也就是说,顾长渊要想审白烬,首先要站到白烬设好的台上,被诸天当成逆贼审。
这风险太大。
因为一旦审判身份被定死,白烬就能借审判台名义名正言顺镇杀顾长渊。
明面上不是围杀。
是行天律。
裴烈直接道:“这不就是去送头?”
澹臺镜道:“所以我来之前,也想过不告诉你们。”
顾长渊看著她:“为什么还是来了?”
澹臺镜沉默片刻,抬头望向天穹上尚未散尽的围剿令残光。
“因为若不上审判台,白烬永远都是救世主。”
“玄霄可以说你偽造证据。”
“净莲可以说你污衊佛门。”
“镇狱司腐败派可以说你杀將叛乱。”
“中下界会相信你,可上界不会。那些被蒙住眼的人,也永远只会听见仙尊想让他们听见的声音。”
她握紧旧令。
“我想让他们在天律之下,听一次完整的帐。”
这句话落下,黑旗轻轻扬起。
顾长渊看著审判台影像,许久后,淡淡道:“那就去。”
牧无尘皱眉:“若他们把你列为被审者?”
“那就先让他们审。”
顾长渊道,“审到一半,再换帐本。”
裴烈眼睛一亮:“这活我喜欢。”
苏清漪却道:“白烬会准备杀局。”
顾长渊点头:“所以你守旧卷。”
他说完,看向牧无尘。
“你带阵图。”
又看向裴烈。
“你带战堂。”
最后看向澹臺镜。
“你带天律。”
澹臺镜微微一怔。
她从来没有被人这样说过。
带天律。
不是带天律司。
也不是带某位上官许可。
而是带天律本身。
她握紧旧令,郑重点头:“好。”
眾人刚要动身,虚空之外忽然传来一道冷厉军令。
镇狱司黑甲军影浮现,拦在天渊前路。
为首者,正是沈无咎。
章尾,沈无咎立於军阵之前,看著顾长渊。
“这条路,你现在还不能走。”
澹臺镜继续道:“审判台有三重难。”
“第一,身份。白烬一定会让你站在被审者的位置上。”
“第二,证据。所有卷宗进入审判台后,都要过天律司检验,他们很可能借检验之名拖延,甚至污损。”

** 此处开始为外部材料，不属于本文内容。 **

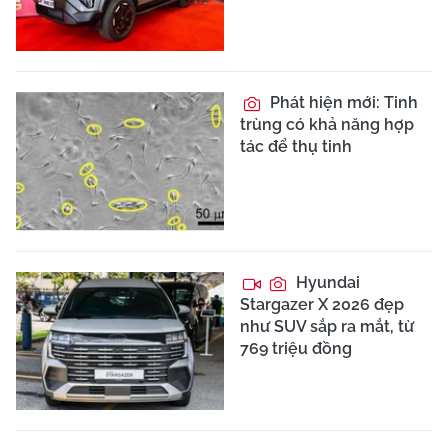
Phát hiện mới: Tinh
trùng có khả năng hợp
tác để thụ tinh
Hyundai
Stargazer X 2026 đẹp
như SUV sắp ra mắt, từ
769 triệu đồng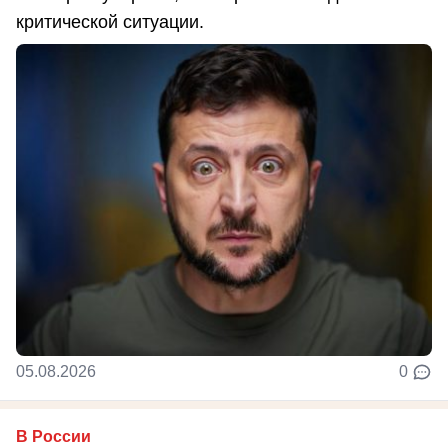
критической ситуации.
05.08.2026
0
В России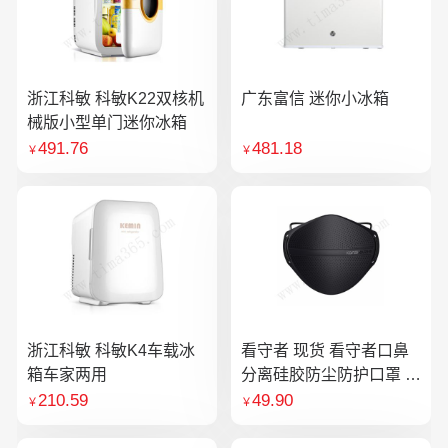
浙江科敏 科敏K22双核机
广东富信 迷你小冰箱
械版小型单门迷你冰箱
491.76
481.18
￥
￥
浙江科敏 科敏K4车载冰
看守者 现货 看守者口鼻
箱车家两用
分离硅胶防尘防护口罩 1
个口罩含10片滤芯
210.59
49.90
￥
￥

“第三,见证。若没有足够多的界域愿意出声,上界会把此事定性成天渊一方污衊。”
裴烈听得头疼:“所以去那地方,还得先被人绑住手脚?”
澹臺镜道:“按现在的天律,是这样。”
裴烈骂了一声。
顾长渊却问:“旧天律呢?”
澹臺镜一怔,隨即眼神微亮。
她明白顾长渊的意思了。
现行天律被人改过,被人解释过,被上界仙尊握在手里。可旧天律里,仍然有一些连白烬也不能当眾抹去的根条。
比如鸣律钟。
比如三界血证。
比如涉仙尊旧罪,不得闭门审判。
这些条文很老,老到许多人都忘了。
可只要还在,就是刀口。
澹臺镜第一次觉得,自己这些年死背的旧卷,终於有了用处。
顾长渊接过旧令后,没有立刻下令动身。
他先让牧无尘把所有证据重新封存,又让苏清漪核对九州界印与黑旗阵线,最后让裴烈清点能战之人。
越是要上对方的台,越不能乱。
白烬想看的,一定是天渊被愤怒推著往前撞,然后在审判台上露出破绽。
顾长渊偏不。
他可以杀伐果断,却绝不会把证据和人命交给一时热血。
这一点,也是他与真正魔主最大的区別。
於是天渊別院里很快忙了起来。有人抄录卷宗,有人封存影像,有人把倖存者的证词一遍遍核对。裴烈看得烦,却还是亲自守在证据库外。因为他也知道,接下来要打的不是一场单纯的硬仗,而是一场谁也不能乱的明帐。
澹臺镜看著这一切,心里那点最后的迟疑也散了。她终於確定,自己不是在帮一个逆贼钻天律空子,而是在把天律从权贵手里抢回来。
旧令在她掌中微微发烫,像是在回应。
顾长渊看见了,却没有多言。
这就够了。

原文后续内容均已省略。